**Aim of the task:** Copy out each line containing "trained" from the entries below.

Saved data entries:
──────────────────────────────

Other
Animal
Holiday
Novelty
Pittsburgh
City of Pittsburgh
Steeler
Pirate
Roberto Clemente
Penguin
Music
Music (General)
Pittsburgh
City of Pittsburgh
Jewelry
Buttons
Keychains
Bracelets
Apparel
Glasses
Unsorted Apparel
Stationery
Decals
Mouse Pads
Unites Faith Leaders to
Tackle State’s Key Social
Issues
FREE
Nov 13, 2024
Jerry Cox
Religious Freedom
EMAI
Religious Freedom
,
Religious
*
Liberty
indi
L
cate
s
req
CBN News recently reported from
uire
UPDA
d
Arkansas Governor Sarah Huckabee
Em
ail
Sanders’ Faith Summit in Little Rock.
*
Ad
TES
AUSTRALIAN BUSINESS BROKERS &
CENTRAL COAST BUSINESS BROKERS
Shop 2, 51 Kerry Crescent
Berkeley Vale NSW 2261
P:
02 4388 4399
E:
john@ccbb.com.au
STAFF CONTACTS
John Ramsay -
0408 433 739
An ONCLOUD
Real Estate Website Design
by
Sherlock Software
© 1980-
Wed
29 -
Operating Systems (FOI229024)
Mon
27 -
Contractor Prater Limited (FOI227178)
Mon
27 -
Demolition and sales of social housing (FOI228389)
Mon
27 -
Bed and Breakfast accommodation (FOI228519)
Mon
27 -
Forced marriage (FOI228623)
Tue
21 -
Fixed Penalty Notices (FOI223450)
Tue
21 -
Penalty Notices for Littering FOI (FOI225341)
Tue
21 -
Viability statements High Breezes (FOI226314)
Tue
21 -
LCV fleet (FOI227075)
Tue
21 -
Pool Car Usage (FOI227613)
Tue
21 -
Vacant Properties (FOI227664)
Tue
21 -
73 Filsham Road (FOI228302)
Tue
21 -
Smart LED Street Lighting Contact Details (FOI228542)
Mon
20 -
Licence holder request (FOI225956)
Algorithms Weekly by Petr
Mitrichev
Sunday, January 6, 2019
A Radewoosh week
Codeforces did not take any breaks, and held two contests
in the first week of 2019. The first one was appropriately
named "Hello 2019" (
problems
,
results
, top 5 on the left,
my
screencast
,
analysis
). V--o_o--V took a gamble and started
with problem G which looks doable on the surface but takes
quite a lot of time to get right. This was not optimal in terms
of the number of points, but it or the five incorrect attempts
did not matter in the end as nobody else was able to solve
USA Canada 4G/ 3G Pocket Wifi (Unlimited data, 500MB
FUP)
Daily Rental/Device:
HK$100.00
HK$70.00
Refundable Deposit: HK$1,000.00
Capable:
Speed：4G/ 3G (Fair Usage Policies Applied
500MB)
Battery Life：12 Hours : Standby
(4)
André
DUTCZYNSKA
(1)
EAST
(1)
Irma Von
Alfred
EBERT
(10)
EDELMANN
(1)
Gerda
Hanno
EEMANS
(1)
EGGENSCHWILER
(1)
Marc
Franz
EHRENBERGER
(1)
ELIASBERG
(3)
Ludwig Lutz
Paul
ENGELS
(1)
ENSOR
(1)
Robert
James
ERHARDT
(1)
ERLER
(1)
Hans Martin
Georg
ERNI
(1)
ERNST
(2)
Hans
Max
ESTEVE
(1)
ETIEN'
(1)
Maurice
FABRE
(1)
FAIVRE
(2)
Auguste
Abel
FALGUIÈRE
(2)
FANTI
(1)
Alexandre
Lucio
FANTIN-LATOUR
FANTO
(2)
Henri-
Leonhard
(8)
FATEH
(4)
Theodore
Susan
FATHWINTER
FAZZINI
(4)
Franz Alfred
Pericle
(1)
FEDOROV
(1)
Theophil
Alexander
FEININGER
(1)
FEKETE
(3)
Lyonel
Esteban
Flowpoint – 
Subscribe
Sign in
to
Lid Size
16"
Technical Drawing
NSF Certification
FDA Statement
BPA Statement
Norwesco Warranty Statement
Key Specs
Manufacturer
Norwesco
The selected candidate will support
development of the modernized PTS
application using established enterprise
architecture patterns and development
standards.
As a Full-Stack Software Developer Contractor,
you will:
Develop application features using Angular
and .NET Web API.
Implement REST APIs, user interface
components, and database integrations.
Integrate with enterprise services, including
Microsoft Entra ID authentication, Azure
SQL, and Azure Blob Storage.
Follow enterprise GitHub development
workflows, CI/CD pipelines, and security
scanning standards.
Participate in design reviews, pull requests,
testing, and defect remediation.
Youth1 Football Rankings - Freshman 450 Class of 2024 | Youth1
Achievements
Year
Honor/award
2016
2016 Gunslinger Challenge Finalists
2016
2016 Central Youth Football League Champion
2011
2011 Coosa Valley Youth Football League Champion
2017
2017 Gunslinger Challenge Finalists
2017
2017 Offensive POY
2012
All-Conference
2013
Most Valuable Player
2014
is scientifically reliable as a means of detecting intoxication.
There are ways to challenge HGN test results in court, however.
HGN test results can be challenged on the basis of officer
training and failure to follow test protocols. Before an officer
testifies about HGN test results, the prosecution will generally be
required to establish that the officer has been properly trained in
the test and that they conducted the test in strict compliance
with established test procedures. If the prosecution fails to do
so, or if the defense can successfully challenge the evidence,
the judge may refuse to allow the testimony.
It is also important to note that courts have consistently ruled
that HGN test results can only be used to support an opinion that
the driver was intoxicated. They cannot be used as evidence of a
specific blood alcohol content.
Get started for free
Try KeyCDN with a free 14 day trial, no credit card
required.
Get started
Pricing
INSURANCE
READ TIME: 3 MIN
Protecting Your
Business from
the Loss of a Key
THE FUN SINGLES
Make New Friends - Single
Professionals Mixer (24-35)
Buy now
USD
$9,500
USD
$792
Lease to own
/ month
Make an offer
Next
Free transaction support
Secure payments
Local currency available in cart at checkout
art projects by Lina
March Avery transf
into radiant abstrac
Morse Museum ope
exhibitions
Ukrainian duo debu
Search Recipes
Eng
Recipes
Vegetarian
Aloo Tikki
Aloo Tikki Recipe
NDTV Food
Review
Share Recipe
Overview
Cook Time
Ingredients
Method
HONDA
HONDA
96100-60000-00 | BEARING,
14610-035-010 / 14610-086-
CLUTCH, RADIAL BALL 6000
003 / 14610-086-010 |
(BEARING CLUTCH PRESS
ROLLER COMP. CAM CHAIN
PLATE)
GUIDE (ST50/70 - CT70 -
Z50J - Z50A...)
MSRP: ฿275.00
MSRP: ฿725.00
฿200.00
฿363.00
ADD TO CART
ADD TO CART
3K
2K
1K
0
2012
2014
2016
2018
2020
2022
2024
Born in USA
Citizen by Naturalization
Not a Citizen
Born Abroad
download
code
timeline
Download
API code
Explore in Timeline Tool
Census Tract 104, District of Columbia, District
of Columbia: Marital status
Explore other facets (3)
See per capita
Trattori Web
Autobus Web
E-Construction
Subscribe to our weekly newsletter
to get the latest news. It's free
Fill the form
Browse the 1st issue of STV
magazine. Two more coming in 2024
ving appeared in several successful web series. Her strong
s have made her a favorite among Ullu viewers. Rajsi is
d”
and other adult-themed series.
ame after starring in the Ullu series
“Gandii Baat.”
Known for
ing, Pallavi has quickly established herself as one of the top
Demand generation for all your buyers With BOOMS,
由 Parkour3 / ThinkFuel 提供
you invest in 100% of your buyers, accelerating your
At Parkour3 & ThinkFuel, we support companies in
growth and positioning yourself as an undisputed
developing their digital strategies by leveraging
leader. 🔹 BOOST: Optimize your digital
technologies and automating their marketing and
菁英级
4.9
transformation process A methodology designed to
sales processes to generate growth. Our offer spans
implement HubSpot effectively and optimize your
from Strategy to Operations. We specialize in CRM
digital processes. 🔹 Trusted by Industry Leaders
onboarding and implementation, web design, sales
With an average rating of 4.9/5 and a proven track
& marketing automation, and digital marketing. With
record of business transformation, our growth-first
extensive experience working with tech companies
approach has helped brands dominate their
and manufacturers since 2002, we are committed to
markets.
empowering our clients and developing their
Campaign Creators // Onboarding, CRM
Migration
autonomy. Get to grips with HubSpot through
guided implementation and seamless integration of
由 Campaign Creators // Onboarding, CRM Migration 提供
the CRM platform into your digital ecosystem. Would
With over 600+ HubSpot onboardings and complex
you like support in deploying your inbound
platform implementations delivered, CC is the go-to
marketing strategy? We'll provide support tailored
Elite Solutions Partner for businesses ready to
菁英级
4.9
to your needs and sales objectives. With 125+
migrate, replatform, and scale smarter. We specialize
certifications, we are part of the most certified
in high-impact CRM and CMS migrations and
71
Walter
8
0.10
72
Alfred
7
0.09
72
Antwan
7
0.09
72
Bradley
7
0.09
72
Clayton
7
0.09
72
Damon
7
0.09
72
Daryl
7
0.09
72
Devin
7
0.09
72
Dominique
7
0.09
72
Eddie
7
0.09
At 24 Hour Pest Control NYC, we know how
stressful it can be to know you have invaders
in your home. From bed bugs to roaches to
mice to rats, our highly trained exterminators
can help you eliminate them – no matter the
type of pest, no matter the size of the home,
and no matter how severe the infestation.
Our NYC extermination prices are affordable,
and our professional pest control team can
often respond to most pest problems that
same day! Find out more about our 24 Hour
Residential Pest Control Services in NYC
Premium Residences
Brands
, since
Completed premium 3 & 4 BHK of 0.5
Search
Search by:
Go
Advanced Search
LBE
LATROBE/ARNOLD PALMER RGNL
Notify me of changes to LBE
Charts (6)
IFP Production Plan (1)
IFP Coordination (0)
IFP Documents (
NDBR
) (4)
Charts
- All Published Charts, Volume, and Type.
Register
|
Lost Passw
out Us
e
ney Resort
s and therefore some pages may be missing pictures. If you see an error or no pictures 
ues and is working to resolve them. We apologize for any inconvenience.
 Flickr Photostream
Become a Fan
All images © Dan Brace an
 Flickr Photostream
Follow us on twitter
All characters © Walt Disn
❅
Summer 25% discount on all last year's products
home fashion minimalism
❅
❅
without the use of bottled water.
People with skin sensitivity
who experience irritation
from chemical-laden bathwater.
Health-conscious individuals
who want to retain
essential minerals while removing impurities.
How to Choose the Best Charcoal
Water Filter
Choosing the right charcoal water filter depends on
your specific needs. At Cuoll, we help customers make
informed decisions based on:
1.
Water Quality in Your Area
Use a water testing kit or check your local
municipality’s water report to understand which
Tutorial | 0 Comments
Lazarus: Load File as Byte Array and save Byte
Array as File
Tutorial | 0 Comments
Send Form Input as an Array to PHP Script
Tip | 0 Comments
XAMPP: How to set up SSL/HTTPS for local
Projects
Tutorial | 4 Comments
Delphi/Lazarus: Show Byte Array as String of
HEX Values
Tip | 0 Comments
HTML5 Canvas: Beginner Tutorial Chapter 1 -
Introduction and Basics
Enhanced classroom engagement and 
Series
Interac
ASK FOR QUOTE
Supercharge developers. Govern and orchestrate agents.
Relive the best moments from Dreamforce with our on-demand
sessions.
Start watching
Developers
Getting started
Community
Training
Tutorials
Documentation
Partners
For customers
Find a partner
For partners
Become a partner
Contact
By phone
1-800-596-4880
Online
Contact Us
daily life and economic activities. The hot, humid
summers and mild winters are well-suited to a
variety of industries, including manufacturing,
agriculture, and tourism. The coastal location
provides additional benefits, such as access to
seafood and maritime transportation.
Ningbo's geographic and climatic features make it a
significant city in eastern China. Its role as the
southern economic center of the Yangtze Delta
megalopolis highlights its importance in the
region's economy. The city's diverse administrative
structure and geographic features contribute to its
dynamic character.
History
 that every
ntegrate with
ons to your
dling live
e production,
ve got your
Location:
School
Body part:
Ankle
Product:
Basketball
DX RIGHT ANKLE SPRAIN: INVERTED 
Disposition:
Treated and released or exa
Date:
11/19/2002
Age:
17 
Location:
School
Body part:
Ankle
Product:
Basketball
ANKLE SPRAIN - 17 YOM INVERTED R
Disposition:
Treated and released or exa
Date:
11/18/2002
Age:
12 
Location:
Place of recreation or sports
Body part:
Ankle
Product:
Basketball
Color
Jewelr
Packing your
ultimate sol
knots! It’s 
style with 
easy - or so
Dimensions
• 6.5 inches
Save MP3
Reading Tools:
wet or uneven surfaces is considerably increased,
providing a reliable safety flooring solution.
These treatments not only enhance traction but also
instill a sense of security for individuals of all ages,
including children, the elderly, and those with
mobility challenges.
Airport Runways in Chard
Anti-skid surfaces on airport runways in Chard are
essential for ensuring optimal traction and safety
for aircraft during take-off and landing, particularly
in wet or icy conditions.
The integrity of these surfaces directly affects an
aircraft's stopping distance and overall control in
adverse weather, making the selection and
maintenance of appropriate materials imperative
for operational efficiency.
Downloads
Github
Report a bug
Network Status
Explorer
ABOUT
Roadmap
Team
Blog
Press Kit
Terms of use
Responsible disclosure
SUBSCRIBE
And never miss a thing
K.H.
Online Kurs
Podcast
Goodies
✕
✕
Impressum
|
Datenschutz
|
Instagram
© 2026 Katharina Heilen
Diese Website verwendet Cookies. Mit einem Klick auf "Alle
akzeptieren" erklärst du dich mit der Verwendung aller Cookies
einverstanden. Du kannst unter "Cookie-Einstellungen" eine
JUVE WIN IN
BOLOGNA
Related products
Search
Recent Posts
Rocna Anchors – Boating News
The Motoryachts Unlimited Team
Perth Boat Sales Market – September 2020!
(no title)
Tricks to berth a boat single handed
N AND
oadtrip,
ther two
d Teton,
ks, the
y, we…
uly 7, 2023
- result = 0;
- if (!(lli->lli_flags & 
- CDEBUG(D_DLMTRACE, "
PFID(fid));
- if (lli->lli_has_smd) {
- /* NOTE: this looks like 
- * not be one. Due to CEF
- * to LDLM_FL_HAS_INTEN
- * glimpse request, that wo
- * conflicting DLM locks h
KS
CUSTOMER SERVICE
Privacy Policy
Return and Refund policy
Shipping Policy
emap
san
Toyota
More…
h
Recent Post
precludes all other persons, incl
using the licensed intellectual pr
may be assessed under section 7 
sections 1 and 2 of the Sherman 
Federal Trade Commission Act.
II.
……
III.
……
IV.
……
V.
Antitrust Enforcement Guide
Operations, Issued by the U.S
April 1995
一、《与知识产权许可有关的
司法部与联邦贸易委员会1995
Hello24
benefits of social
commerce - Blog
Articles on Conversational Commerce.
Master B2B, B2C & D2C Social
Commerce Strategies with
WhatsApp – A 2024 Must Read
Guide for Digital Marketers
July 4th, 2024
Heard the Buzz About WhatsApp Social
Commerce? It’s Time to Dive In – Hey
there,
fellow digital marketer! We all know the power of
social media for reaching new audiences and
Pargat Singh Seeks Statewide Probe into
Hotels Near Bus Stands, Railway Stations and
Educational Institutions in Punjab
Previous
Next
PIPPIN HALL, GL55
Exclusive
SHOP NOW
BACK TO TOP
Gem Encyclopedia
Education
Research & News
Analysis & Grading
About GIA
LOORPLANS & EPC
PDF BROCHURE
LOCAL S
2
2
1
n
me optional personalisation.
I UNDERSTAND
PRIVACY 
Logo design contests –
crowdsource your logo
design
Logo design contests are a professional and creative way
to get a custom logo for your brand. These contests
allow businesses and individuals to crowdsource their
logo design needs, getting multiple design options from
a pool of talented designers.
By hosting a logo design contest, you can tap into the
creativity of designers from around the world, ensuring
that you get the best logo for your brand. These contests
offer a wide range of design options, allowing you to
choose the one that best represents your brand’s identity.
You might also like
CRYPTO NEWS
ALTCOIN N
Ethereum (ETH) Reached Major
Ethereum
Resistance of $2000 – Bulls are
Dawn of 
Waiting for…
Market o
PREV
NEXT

──────────────────────────────

**Completed exercise:**
required to establish that the officer has been properly trained in
mice to rats, our highly trained exterminators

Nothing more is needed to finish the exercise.